1900’lü yıllarda İstanbul'da Üsküdar'da kahve satan ve yapan bilge Yusuf adında bir kahveci varmış… Her yerden insanlar bilge Yusuf’un sohbetini dinlemeye, iki çift nasihatını almaya gelirmiş…
Günlerden bir gün bu kahveye iri yarı bir Osmanlı yeniçerisi gelir... Kahveci bilge Yusuf'a ‘’Herkese benden okkalı bir kahve ikramdır’’ der ve sonra döner bir adamı işaret ederek, ‘’Şu Rum gemi kaptanına kahve yok demiş" kahveci herkese kahve dağıttıktan sonra iki kahve yapıp Rum kaptanın yanına oturur biz de seninle kahve içelim der"
Osmanlı yeniçeri hiddetle "Ben sana o kafire kahve yok demedim mi?" diye çıkışınca "Bu senin değil benim ikramımdır" diyerek cevap vermiş daha sonra Rum kaptanla oturup sohbet etmiş
Aradan 40 yıl geçer.

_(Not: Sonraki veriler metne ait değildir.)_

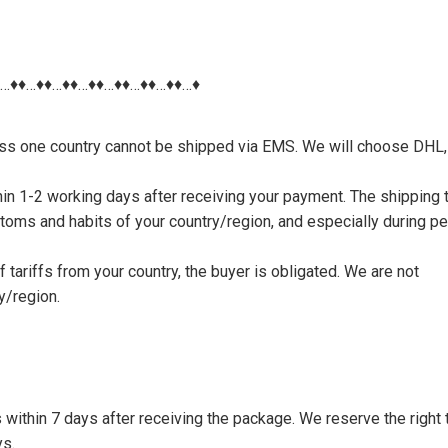
♦…♦♦…♦♦…♦♦…♦♦…♦♦…♦♦…♦♦…♦
nless one country cannot be shipped via EMS. We will choose DHL,
thin 1-2 working days after receiving your payment. The shipping 
toms and habits of your country/region, and especially during p
tariffs from your country, the buyer is obligated. We are not
y/region.
s within 7 days after receiving the package. We reserve the right 
ys.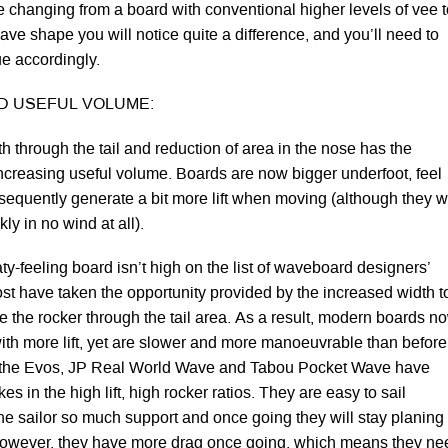
’re changing from a board with conventional higher levels of vee 
ave shape you will notice quite a difference, and you’ll need to
ue accordingly.
ND USEFUL VOLUME:
h through the tail and reduction of area in the nose has the
 increasing useful volume. Boards are now bigger underfoot, feel
sequently generate a bit more lift when moving (although they wi
ckly in no wind at all).
ty-feeling board isn’t high on the list of waveboard designers’
ost have taken the opportunity provided by the increased width t
se the rocker through the tail area. As a result, modern boards n
with more lift, yet are slower and more manoeuvrable than before
e the Evos, JP Real World Wave and Tabou Pocket Wave have
es in the high lift, high rocker ratios. They are easy to sail
he sailor so much support and once going they will stay planing 
However, they have more drag once going, which means they ne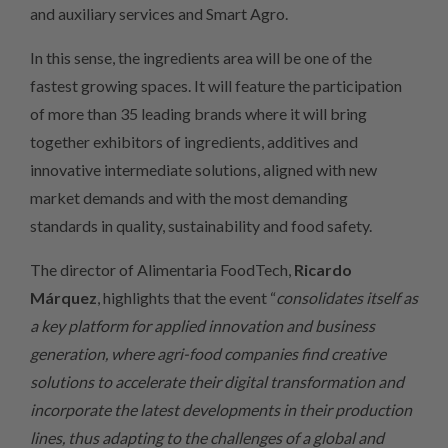
and auxiliary services and Smart Agro.
In this sense, the ingredients area will be one of the
fastest growing spaces. It will feature the participation
of more than 35 leading brands where it will bring
together exhibitors of ingredients, additives and
innovative intermediate solutions, aligned with new
market demands and with the most demanding
standards in quality, sustainability and food safety.
The director of Alimentaria FoodTech,
Ricardo
Márquez
, highlights that the event “
consolidates itself as
a key platform for applied innovation and business
generation, where agri-food companies find creative
solutions to accelerate their digital transformation and
incorporate the latest developments in their production
lines, thus adapting to the challenges of a global and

Susam adasında büyük bir isyan çıkar ve o zamanda kahveci Yusuf'ta yeniçeri ocağına kayıtlı asker olduğu için adaya sevk edilir ve günler sonra esir düşer. Rumlar ele geçirdikleri Türk esirleri bir meydanda toplayıp satıyorlardı. Kahveci Yusuf ise bir Rum asker tarafından satın alınır, daha sonra arabasına bindirip ısız bir yere götürür, kahveci çok korkmuştur içinden ‘’Şimdi beni burada öldürecek’ ’derken Rum asker, ‘’Korkma sen beni tanımadın ama ben seni tanıdım. Hani bir Osmanlı yeniçeri bana hakaret ettiği zaman sen onu dinemeyip bana kahve ikram eden kahveci bilge Yusuf değil misin?" der. Kahveci dikkatli bakınca Rum kaptanı hatırlar ve kucaklaşırlar. Rum adam, 40 yıl önce kahve ikramını unutmamıştır … Sonra kahvecinin karnını bir güzel doyurur, cebine yol parasını koyar, gemiye bindirip İstanbul’a gönderir.
İşte anlatılana göre "Bir fincan kahvenin 40 yıl hatırı vardır" sözü bundan gelmektedir...
Kendinizi çok özel ve önemli hissetmeyi hiç unutmayın. Mutlu, keyifli kahve tadında güzel bir gününüz olsun İnşallah.